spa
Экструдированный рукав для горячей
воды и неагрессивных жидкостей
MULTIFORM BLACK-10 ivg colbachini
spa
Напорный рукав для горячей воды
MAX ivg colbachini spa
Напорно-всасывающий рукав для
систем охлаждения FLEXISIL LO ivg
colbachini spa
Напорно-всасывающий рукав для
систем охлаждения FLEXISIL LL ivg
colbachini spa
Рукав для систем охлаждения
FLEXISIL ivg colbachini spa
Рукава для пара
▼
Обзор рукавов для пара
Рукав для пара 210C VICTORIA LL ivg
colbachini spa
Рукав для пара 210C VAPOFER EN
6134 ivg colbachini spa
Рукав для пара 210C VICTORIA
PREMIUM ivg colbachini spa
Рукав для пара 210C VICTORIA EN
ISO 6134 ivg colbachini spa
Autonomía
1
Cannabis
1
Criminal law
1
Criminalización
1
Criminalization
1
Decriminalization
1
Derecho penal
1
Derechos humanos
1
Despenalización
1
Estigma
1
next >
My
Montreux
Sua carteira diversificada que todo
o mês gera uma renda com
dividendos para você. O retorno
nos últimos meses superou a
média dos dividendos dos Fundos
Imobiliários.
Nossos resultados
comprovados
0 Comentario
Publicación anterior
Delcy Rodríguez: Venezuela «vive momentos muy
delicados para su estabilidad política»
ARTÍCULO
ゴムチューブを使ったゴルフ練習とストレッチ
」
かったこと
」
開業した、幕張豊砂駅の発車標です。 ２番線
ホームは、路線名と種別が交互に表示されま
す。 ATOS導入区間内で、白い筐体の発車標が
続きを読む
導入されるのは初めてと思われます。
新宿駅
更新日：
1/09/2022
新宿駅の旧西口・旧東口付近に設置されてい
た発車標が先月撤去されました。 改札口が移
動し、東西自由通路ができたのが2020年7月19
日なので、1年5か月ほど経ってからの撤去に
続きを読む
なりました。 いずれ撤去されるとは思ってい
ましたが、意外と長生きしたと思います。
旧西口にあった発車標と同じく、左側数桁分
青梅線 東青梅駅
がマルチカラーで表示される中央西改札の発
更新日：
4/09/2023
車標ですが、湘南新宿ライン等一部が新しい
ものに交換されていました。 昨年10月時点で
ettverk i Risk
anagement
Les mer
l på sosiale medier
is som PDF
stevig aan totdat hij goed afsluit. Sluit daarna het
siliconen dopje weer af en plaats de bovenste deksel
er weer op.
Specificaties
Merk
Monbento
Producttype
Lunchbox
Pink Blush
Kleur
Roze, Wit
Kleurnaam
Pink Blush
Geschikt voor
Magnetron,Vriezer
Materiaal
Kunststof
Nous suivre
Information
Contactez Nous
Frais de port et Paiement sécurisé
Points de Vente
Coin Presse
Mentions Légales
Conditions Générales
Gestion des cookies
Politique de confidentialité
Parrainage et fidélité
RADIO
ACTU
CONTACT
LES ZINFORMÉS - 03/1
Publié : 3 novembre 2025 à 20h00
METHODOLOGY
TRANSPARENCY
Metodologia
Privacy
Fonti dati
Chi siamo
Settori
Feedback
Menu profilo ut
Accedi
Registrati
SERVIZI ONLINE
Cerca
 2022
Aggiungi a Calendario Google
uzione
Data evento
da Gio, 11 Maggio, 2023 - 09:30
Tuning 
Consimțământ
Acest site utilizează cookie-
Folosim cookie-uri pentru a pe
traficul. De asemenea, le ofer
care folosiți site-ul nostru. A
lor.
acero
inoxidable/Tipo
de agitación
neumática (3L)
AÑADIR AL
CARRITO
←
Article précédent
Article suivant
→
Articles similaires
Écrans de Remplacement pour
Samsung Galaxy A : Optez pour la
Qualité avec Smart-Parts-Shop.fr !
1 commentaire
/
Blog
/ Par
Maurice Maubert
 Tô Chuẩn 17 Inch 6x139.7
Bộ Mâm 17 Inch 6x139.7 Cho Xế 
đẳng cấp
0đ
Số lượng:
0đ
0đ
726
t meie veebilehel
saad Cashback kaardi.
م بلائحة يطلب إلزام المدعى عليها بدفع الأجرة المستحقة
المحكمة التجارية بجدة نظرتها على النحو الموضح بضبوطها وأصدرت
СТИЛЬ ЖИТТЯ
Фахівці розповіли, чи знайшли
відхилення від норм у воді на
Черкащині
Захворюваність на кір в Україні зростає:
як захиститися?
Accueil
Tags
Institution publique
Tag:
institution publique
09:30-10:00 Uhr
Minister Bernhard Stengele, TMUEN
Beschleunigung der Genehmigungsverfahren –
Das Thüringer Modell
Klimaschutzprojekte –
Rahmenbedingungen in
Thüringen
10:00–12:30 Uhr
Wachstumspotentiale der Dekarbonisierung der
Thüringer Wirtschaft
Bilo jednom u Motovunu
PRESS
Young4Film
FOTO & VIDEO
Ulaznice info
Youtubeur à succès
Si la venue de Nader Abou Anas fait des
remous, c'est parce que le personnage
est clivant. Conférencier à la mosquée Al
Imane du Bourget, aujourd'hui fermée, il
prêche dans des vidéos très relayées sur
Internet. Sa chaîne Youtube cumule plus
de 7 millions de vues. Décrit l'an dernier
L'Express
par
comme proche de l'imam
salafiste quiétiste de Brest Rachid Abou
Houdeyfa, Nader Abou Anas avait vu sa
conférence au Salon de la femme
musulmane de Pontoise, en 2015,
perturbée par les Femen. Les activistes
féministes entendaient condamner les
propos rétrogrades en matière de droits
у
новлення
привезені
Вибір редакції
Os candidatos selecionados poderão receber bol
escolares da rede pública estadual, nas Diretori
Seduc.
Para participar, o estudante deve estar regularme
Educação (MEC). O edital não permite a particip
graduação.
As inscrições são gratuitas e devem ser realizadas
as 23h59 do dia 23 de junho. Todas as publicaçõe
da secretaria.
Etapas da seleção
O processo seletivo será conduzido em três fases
-=-=-=-=-
What you are asked to do: Every line holding the string "охлаждения" should be copied here, so please find those lines in the data.

Exercise result:
систем охлаждения FLEXISIL LO ivg
систем охлаждения FLEXISIL LL ivg
Рукав для систем охлаждения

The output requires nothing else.